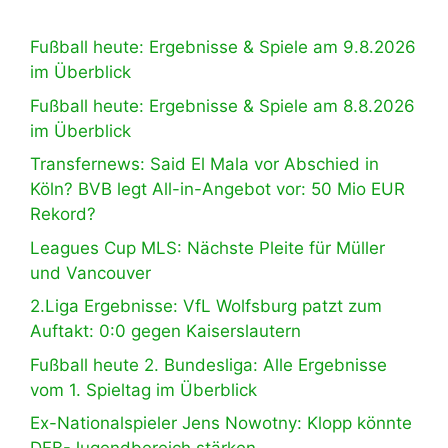
Fußball heute: Ergebnisse & Spiele am 9.8.2026
im Überblick
Fußball heute: Ergebnisse & Spiele am 8.8.2026
im Überblick
Transfernews: Said El Mala vor Abschied in
Köln? BVB legt All-in-Angebot vor: 50 Mio EUR
Rekord?
Leagues Cup MLS: Nächste Pleite für Müller
und Vancouver
2.Liga Ergebnisse: VfL Wolfsburg patzt zum
Auftakt: 0:0 gegen Kaiserslautern
Fußball heute 2. Bundesliga: Alle Ergebnisse
vom 1. Spieltag im Überblick
Ex-Nationalspieler Jens Nowotny: Klopp könnte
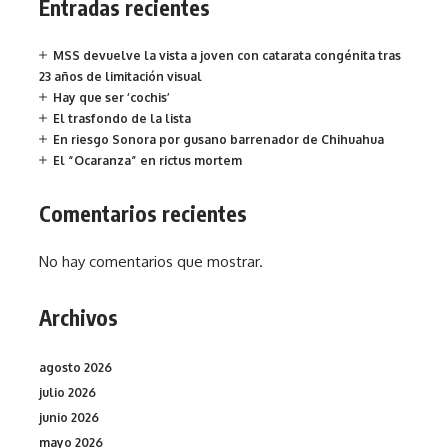
Entradas recientes
MSS devuelve la vista a joven con catarata congénita tras
23 años de limitación visual
Hay que ser ‘cochis’
El trasfondo de la lista
En riesgo Sonora por gusano barrenador de Chihuahua
El “Ocaranza” en rictus mortem
Comentarios recientes
No hay comentarios que mostrar.
Archivos
agosto 2026
julio 2026
junio 2026
mayo 2026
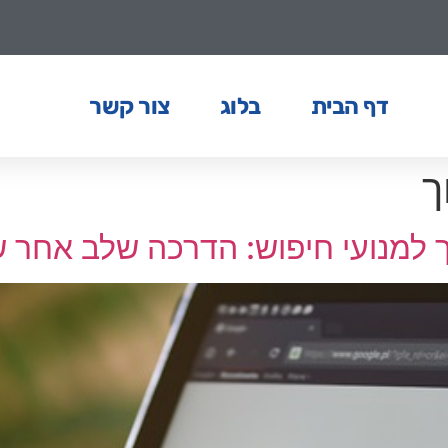
דף הבית
בלוג
צור קשר
ך
 למנועי חיפוש: הדרכה שלב אחר 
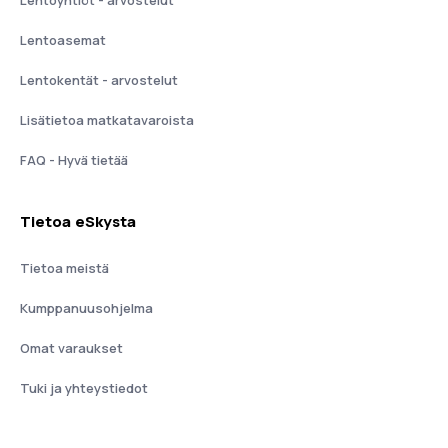
Lentoasemat
Lentokentät - arvostelut
Lisätietoa matkatavaroista
FAQ - Hyvä tietää
Tietoa eSkysta
Tietoa meistä
Kumppanuusohjelma
Omat varaukset
Tuki ja yhteystiedot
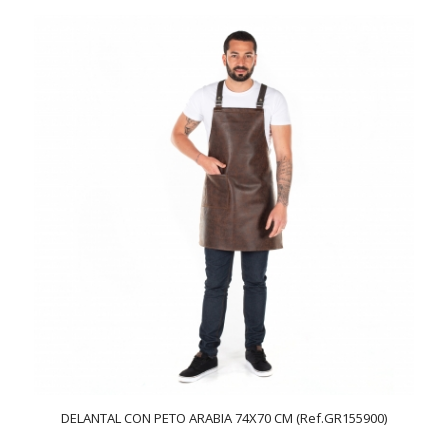
DELANTAL CON PETO ARABIA 74X70 CM (Ref.GR155900)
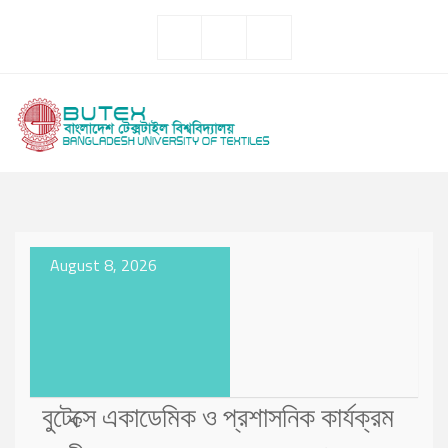
August 8, 2026
বুটেক্সে একাডেমিক ও প্রশাসনিক কার্যক্রম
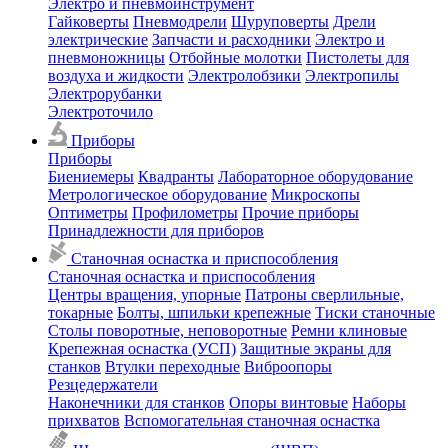
Электро и пневмоинструмент
Гайковерты
Пневмодрели
Шуруповерты
Дрели
электрические
Запчасти и расходники
Электро и
пневмоножницы
Отбойные молотки
Пистолеты для
воздуха и жидкости
Электролобзики
Электропилы
Электрорубанки
Электроточило
Приборы
Приборы
Биениемеры
Квадранты
Лабораторное оборудование
Метрологическое оборудование
Микроскопы
Оптиметры
Профилометры
Прочие приборы
Принадлежности для приборов
Станочная оснастка и приспособления
Станочная оснастка и приспособления
Центры вращения, упорные
Патроны сверлильные,
токарные
Болты, шпильки крепежные
Тиски станочные
Столы поворотные, неповоротные
Ремни клиновые
Крепежная оснастка (УСП)
Защитные экраны для
станков
Втулки переходные
Виброопоры
Резцедержатели
Наконечники для станков
Опоры винтовые
Наборы
прихватов
Вспомогательная станочная оснастка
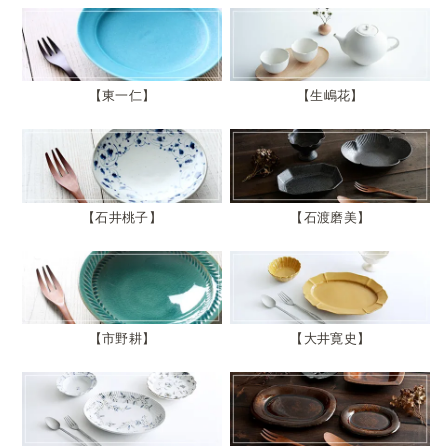
東一仁
生嶋花
石井桃子
石渡磨美
市野耕
大井寛史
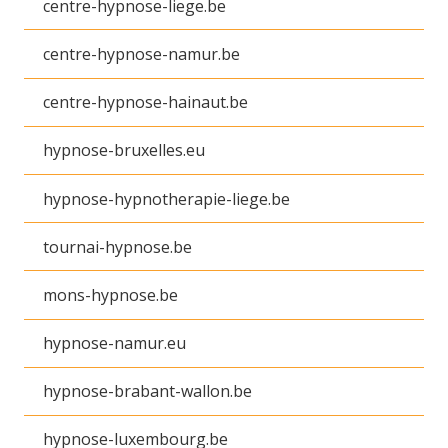
centre-hypnose-liege.be
centre-hypnose-namur.be
centre-hypnose-hainaut.be
hypnose-bruxelles.eu
hypnose-hypnotherapie-liege.be
tournai-hypnose.be
mons-hypnose.be
hypnose-namur.eu
hypnose-brabant-wallon.be
hypnose-luxembourg.be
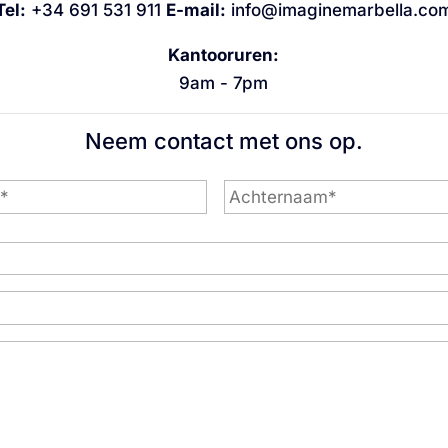
Tel:
+34 691 531 911
E-mail:
info@imaginemarbella.co
Kantooruren:
9am - 7pm
Neem contact met ons op.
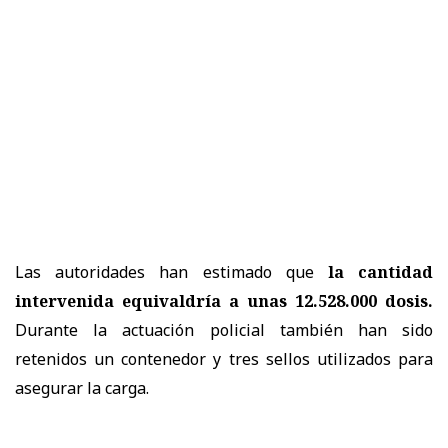
Las autoridades han estimado que
la cantidad
intervenida equivaldría a unas 12.528.000 dosis.
Durante la actuación policial también han sido
retenidos un contenedor y tres sellos utilizados para
asegurar la carga.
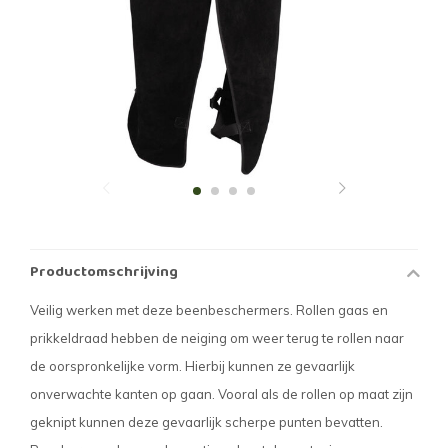
Productomschrijving
Veilig werken met deze beenbeschermers. Rollen gaas en
prikkeldraad hebben de neiging om weer terug te rollen naar
de oorspronkelijke vorm. Hierbij kunnen ze gevaarlijk
onverwachte kanten op gaan. Vooral als de rollen op maat zijn
geknipt kunnen deze gevaarlijk scherpe punten bevatten.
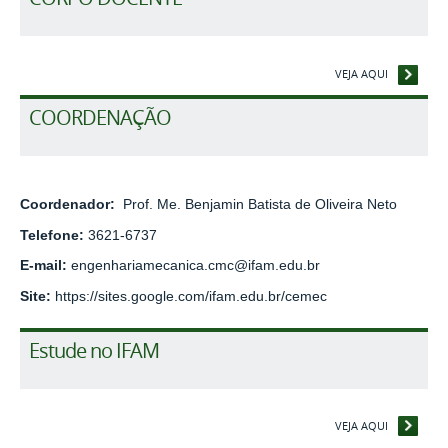
VEJA AQUI
COORDENAÇÃO
Coordenador:
Prof. Me. Benjamin Batista de Oliveira Neto
Telefone:
3621-6737
E-mail:
engenhariamecanica.cmc@ifam.edu.br
Site:
https://sites.google.com/ifam.edu.br/cemec
Estude no IFAM
VEJA AQUI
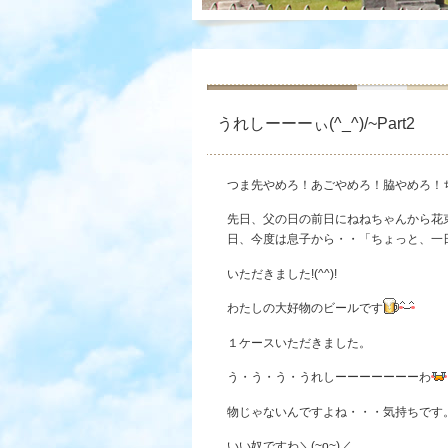
うれしーーーぃ(^_^)/~Part2
つま先やめろ！あごやめろ！脇やめろ！
先日、父の日の前日にねねちゃんから花
日、今度は息子から・・「ちょっと、一
いただきました!(^^)!
わたしの大好物のビールです
１ケースいただきました。
う・う・う・うれしーーーーーーーわ
物じゃないんですよね・・・気持ちです
いい奴ですわ＼(~o~)／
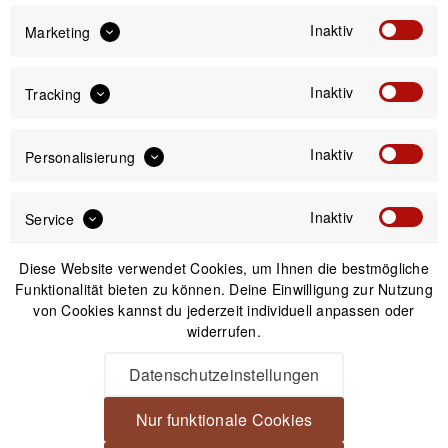
Inaktiv
Marketing
Versand am gleichen Tag bei Bestellungen bis 14 Uhr
Kostenfreier Versand ab 39€*
Inaktiv
Tracking
30 Tage Widerrufsrecht
Inaktiv
Personalisierung
Passendes Zubehör
Inaktiv
Service
Diese Website verwendet Cookies, um Ihnen die bestmögliche
Funktionalität bieten zu können. Deine Einwilligung zur Nutzung
von Cookies kannst du jederzeit individuell anpassen oder
widerrufen.
Datenschutzeinstellungen
Nur funktionale Cookies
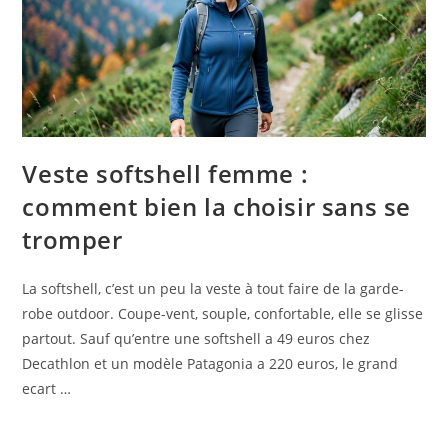
Veste softshell femme :
comment bien la choisir sans se
tromper
La softshell, c’est un peu la veste à tout faire de la garde-
robe outdoor. Coupe-vent, souple, confortable, elle se glisse
partout. Sauf qu’entre une softshell a 49 euros chez
Decathlon et un modèle Patagonia a 220 euros, le grand
ecart …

§

_YOUR TASK_
Nothing but a number should be given: the count of lines in the data above with the word "softshell".

_ANSWER BELOW_
3